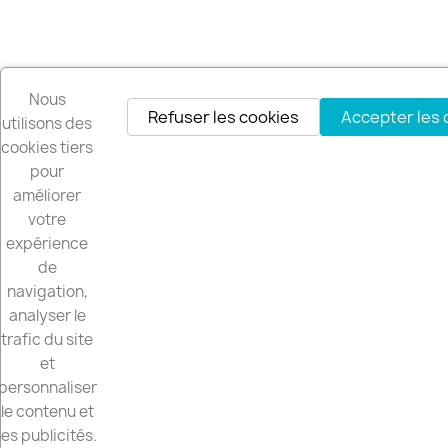
Nous
Refuser les cookies
Accepter les 
utilisons des
cookies tiers
pour
améliorer
votre
expérience
de
navigation,
analyser le
trafic du site
et
personnaliser
le contenu et
les publicités.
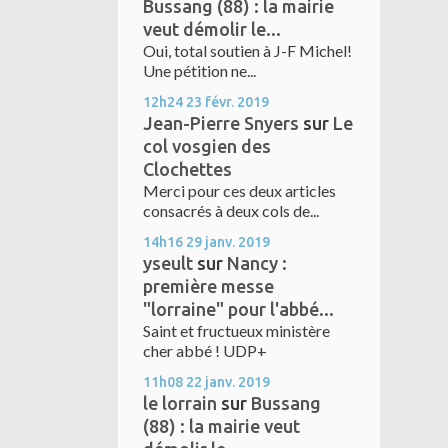
Bussang (88) : la mairie
veut démolir le...
Oui, total soutien à J-F Michel!
Une pétition ne...
12h24
23
févr. 2019
Jean-Pierre Snyers
sur
Le
col vosgien des
Clochettes
Merci pour ces deux articles
consacrés à deux cols de...
14h16
29
janv. 2019
yseult
sur
Nancy :
première messe
"lorraine" pour l'abbé...
Saint et fructueux ministère
cher abbé ! UDP+
11h08
22
janv. 2019
le lorrain
sur
Bussang
(88) : la mairie veut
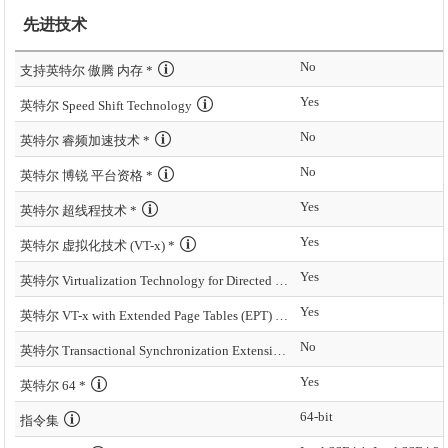
先进技术
No
支持英特尔 傲腾 内存 *
Yes
英特尔 Speed Shift Technology
No
英特尔 睿频加速技术 *
No
英特尔 博锐 平台资格 *
Yes
英特尔 超线程技术 *
Yes
英特尔 虚拟化技术 (VT-x) *
Yes
英特尔 Virtualization Technology for Directed I/O (VT-d) *
Yes
英特尔 VT-x with Extended Page Tables (EPT) *
No
英特尔 Transactional Synchronization Extensions – New Instructions (英特尔 TSX-NI)
Yes
英特尔 64 *
64-bit
指令集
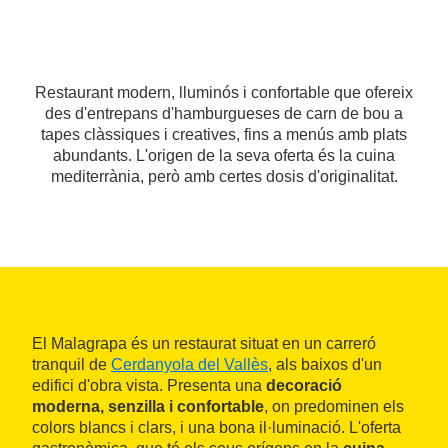
Restaurant modern, lluminós i confortable que ofereix
des d'entrepans d'hamburgueses de carn de bou a
tapes clàssiques i creatives, fins a menús amb plats
abundants. L'origen de la seva oferta és la cuina
mediterrània, però amb certes dosis d'originalitat.
El Malagrapa és un restaurat situat en un carreró
tranquil de
Cerdanyola del Vallès
, als baixos d'un
edifici d'obra vista. Presenta una
decoració
moderna, senzilla i confortable
, on predominen els
colors blancs i clars, i una bona il·luminació. L'oferta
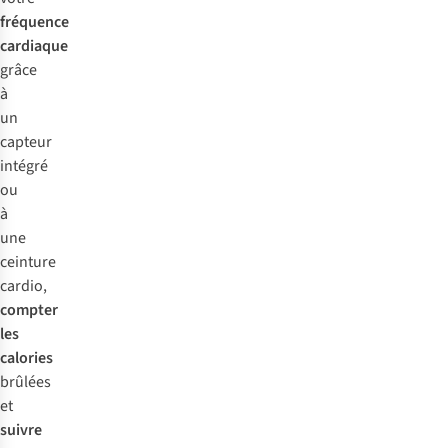
un
cardio
fréquence
appareil
qui
cardiaque
plus
mesure
grâce
cher
la
à
avec
fréquence
un
plus
cardiaque.
capteur
de
Tous
intégré
fonctions.
les
ou
activity
à
trackers
une
ne
ceinture
disposent
cardio,
pas
compter
d’un
les
écran.
calories
C’est
brûlées
pour
et
cette
suivre
raison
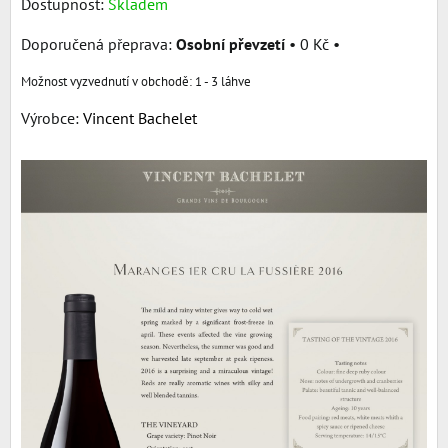
Dostupnost:
Skladem
Osobní převzetí
•
0 Kč
•
1 - 3 láhve
Výrobce:
Vincent Bachelet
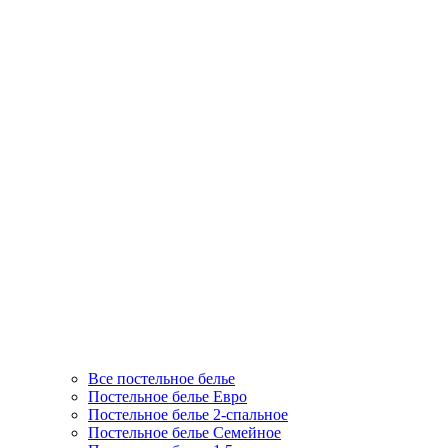
Все постельное белье
Постельное белье Евро
Постельное белье 2-спальное
Постельное белье Семейное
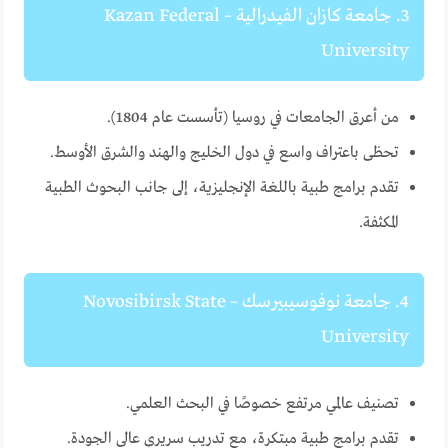
3. جامعة كازان الفيدرالية – Kazan Federal
University
من أعرق الجامعات في روسيا (تأسست عام 1804).
تحظى باعتراف واسع في دول الخليج والهند والشرق الأوسط.
تقدم برامج طبية باللغة الإنجليزية، إلى جانب البحوث الطبية
المكثفة.
4. جامعة نوفوسيبيرسك – Novosibirsk State
University
تصنيف عالمي مرتفع خصوصًا في البحث العلمي.
تقدم برامج طبية مبتكرة، مع تدريب سريري عالي الجودة.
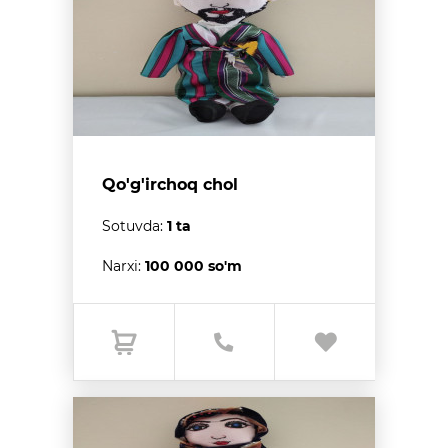
Qo'g'irchoq chol
Sotuvda:
1 ta
Narxi:
100 000 so'm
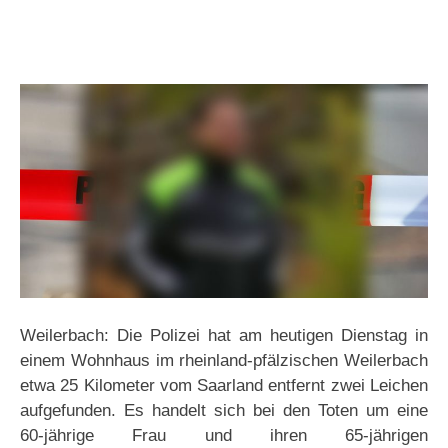
Weilerbach: Die Polizei hat am heutigen Dienstag in
einem Wohnhaus im rheinland-pfälzischen Weilerbach
etwa 25 Kilometer vom Saarland entfernt zwei Leichen
aufgefunden. Es handelt sich bei den Toten um eine
60-jährige Frau und ihren 65-jährigen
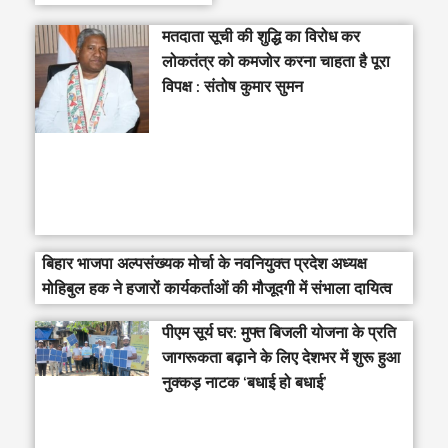
मतदाता सूची की शुद्धि का विरोध कर
लोकतंत्र को कमजोर करना चाहता है पूरा
विपक्ष : संतोष कुमार सुमन
बिहार भाजपा अल्पसंख्यक मोर्चा के नवनियुक्त प्रदेश अध्यक्ष
मोहिबुल हक ने हजारों कार्यकर्ताओं की मौजूदगी में संभाला दायित्व
पीएम सूर्य घर: मुफ्त बिजली योजना के प्रति
जागरूकता बढ़ाने के लिए देशभर में शुरू हुआ
नुक्कड़ नाटक ‘बधाई हो बधाई’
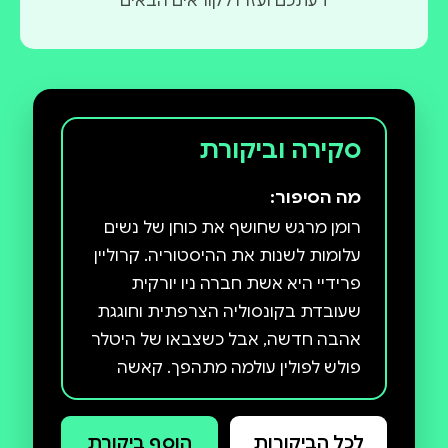
דעתכם ועזרו לקוראים הבאים
סקירה וביקורת
מה הסיפור:
רומן מרגש שחושף את כוחן של נשים
עלומות לשנות את ההיסטוריה. קרוליין
פרידיי היא אשת חברה ניו יורקית
שעובדת בקונסוליה הצרפתית וחוגגת
אהבה חדשה, אבל כשצבאו של היטלר
פולש לפולין עולמה מתהפך. קאשה
קוזמריק היא נערה פולנייה שנעוריה
חסרי הדאגה הסתיימו בבת אחת
לכל הביקורות
הוסף ביקורת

----

WORK TO BE COMPLETED ▸ Give back the data exactly. Skip any images.

RESPONSE TO THE EXERCISE ▸
Nous
Refuser les cookies
Accepter les 
utilisons des
cookies tiers
pour
améliorer
votre
expérience
de
navigation,
analyser le
trafic du site
et
personnaliser
le contenu et
les publicités.
Bussang (88) : la mairie
veut démolir le...
Oui, total soutien à J-F Michel!
Une pétition ne...
12h24
23
févr. 2019
Jean-Pierre Snyers
sur
Le
col vosgien des
Clochettes
Merci pour ces deux articles
consacrés à deux cols de...
14h16
29
janv. 2019
yseult
sur
Nancy :
première messe
"lorraine" pour l'abbé...
Saint et fructueux ministère
cher abbé ! UDP+
11h08
22
janv. 2019
le lorrain
sur
Bussang
(88) : la mairie veut
先进技术
No
支持英特尔 傲腾 内存 *
Yes
英特尔 Speed Shift Technology
No
英特尔 睿频加速技术 *
No
英特尔 博锐 平台资格 *
Yes
英特尔 超线程技术 *
Yes
英特尔 虚拟化技术 (VT-x) *
Yes
英特尔 Virtualization Technology for Directed I/O (VT-d) *
Yes
英特尔 VT-x with Extended Page Tables (EPT) *
No
英特尔 Transactional Synchronization Extensions – New Instructions (英特尔 TSX-NI)
Yes
英特尔 64 *
64-bit
指令集
Restaurant modern, lluminós i confortable que ofereix
des d'entrepans d'hamburgueses de carn de bou a
tapes clàssiques i creatives, fins a menús amb plats
abundants. L'origen de la seva oferta és la cuina
mediterrània, però amb certes dosis d'originalitat.
El Malagrapa és un restaurat situat en un carreró
tranquil de
Cerdanyola del Vallès
, als baixos d'un
edifici d'obra vista. Presenta una
decoració
moderna, senzilla i confortable
, on predominen els
colors blancs i clars, i una bona il·luminació. L'oferta
un
cardio
fréquence
appareil
qui
cardiaque
plus
mesure
grâce
cher
la
à
avec
fréquence
un
plus
cardiaque.
capteur
de
Tous
intégré
fonctions.
les
ou
activity
à
trackers
une
ne
ceinture
disposent
cardio,
pas
compter
d’un
les
écran.
calories
C’est
brûlées
pour
et
cette
suivre
raison
Dostupnost:
Skladem
Osobní převzetí
•
0 Kč
•
1 - 3 láhve
Výrobce:
Vincent Bachelet
Все постельное белье
Постельное белье Евро
Постельное белье 2-спальное
Постельное белье Семейное
3. جامعة كازان الفيدرالية – Kazan Federal
University
من أعرق الجامعات في روسيا (تأسست عام 1804).
تحظى باعتراف واسع في دول الخليج والهند والشرق الأوسط.
تقدم برامج طبية باللغة الإنجليزية، إلى جانب البحوث الطبية
المكثفة.
4. جامعة نوفوسيبيرسك – Novosibirsk State
University
تصنيف عالمي مرتفع خصوصًا في البحث العلمي.
تقدم برامج طبية مبتكرة، مع تدريب سريري عالي الجودة.
Qo'g'irchoq chol
Sotuvda:
1 ta
Narxi:
100 000 so'm
Weilerbach: Die Polizei hat am heutigen Dienstag in
einem Wohnhaus im rheinland-pfälzischen Weilerbach
etwa 25 Kilometer vom Saarland entfernt zwei Leichen
aufgefunden. Es handelt sich bei den Toten um eine
60-jährige Frau und ihren 65-jährigen
मतदाता सूची की शुद्धि का विरोध कर
लोकतंत्र को कमजोर करना चाहता है पूरा
विपक्ष : संतोष कुमार सुमन
बिहार भाजपा अल्पसंख्यक मोर्चा के नवनियुक्त प्रदेश अध्यक्ष
मोहिबुल हक ने हजारों कार्यकर्ताओं की मौजूदगी में संभाला दायित्व
पीएम सूर्य घर: मुफ्त बिजली योजना के प्रति
जागरूकता बढ़ाने के लिए देशभर में शुरू हुआ
नुक्कड़ नाटक ‘बधाई हो बधाई’
דעתכם ועזרו לקוראים הבאים
סקירה וביקורת
מה הסיפור:
רומן מרגש שחושף את כוחן של נשים
עלומות לשנות את ההיסטוריה. קרוליין
פרידיי היא אשת חברה ניו יורקית
שעובדת בקונסוליה הצרפתית וחוגגת
אהבה חדשה, אבל כשצבאו של היטלר
פולש לפולין עולמה מתהפך. קאשה
קוזמריק היא נערה פולנייה שנעוריה
חסרי הדאגה הסתיימו בבת אחת
לכל הביקורות
הוסף ביקורת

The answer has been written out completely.